Record extracts —
= Beginning of Section =
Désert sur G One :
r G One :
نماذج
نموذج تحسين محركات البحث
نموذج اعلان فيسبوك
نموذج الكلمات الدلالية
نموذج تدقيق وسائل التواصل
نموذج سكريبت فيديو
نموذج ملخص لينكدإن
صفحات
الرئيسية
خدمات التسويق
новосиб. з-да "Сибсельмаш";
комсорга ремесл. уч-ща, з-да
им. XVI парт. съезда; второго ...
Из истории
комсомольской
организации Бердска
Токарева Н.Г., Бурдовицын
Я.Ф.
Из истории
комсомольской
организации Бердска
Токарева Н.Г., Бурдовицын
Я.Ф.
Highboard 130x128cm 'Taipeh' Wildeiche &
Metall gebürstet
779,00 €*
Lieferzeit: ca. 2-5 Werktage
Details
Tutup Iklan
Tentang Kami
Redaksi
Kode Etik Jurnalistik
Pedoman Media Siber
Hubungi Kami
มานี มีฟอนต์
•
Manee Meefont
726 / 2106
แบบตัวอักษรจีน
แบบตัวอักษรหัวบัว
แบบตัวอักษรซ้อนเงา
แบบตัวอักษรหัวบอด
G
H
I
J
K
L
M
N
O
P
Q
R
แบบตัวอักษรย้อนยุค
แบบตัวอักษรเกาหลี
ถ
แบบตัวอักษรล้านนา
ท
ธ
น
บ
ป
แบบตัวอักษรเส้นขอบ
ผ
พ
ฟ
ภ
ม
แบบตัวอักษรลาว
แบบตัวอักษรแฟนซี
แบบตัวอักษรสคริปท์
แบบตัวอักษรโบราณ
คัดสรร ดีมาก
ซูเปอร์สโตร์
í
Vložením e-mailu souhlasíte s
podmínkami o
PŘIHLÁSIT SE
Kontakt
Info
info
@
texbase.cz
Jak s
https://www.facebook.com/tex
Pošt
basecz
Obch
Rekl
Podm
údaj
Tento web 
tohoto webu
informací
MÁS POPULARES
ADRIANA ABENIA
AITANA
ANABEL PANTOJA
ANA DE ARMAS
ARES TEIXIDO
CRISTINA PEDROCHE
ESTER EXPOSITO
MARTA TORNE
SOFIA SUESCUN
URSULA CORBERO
= End of Section =
Required action —
Can you give every line above again, exactly as written?

Answer to this exercise —
Désert sur G One :
r G One :
نماذج
نموذج تحسين محركات البحث
نموذج اعلان فيسبوك
نموذج الكلمات الدلالية
نموذج تدقيق وسائل التواصل
نموذج سكريبت فيديو
نموذج ملخص لينكدإن
صفحات
الرئيسية
خدمات التسويق
новосиб. з-да "Сибсельмаш";
комсорга ремесл. уч-ща, з-да
им. XVI парт. съезда; второго ...
Из истории
комсомольской
организации Бердска
Токарева Н.Г., Бурдовицын
Я.Ф.
Из истории
комсомольской
организации Бердска
Токарева Н.Г., Бурдовицын
Я.Ф.
Highboard 130x128cm 'Taipeh' Wildeiche &
Metall gebürstet
779,00 €*
Lieferzeit: ca. 2-5 Werktage
Details
Tutup Iklan
Tentang Kami
Redaksi
Kode Etik Jurnalistik
Pedoman Media Siber
Hubungi Kami
มานี มีฟอนต์
•
Manee Meefont
726 / 2106
แบบตัวอักษรจีน
แบบตัวอักษรหัวบัว
แบบตัวอักษรซ้อนเงา
แบบตัวอักษรหัวบอด
G
H
I
J
K
L
M
N
O
P
Q
R
แบบตัวอักษรย้อนยุค
แบบตัวอักษรเกาหลี
ถ
แบบตัวอักษรล้านนา
ท
ธ
น
บ
ป
แบบตัวอักษรเส้นขอบ
ผ
พ
ฟ
ภ
ม
แบบตัวอักษรลาว
แบบตัวอักษรแฟนซี
แบบตัวอักษรสคริปท์
แบบตัวอักษรโบราณ
คัดสรร ดีมาก
ซูเปอร์สโตร์
í
Vložením e-mailu souhlasíte s
podmínkami o
PŘIHLÁSIT SE
Kontakt
Info
info
@
texbase.cz
Jak s
https://www.facebook.com/tex
Pošt
basecz
Obch
Rekl
Podm
údaj
Tento web 
tohoto webu
informací
MÁS POPULARES
ADRIANA ABENIA
AITANA
ANABEL PANTOJA
ANA DE ARMAS
ARES TEIXIDO
CRISTINA PEDROCHE
ESTER EXPOSITO
MARTA TORNE
SOFIA SUESCUN
URSULA CORBERO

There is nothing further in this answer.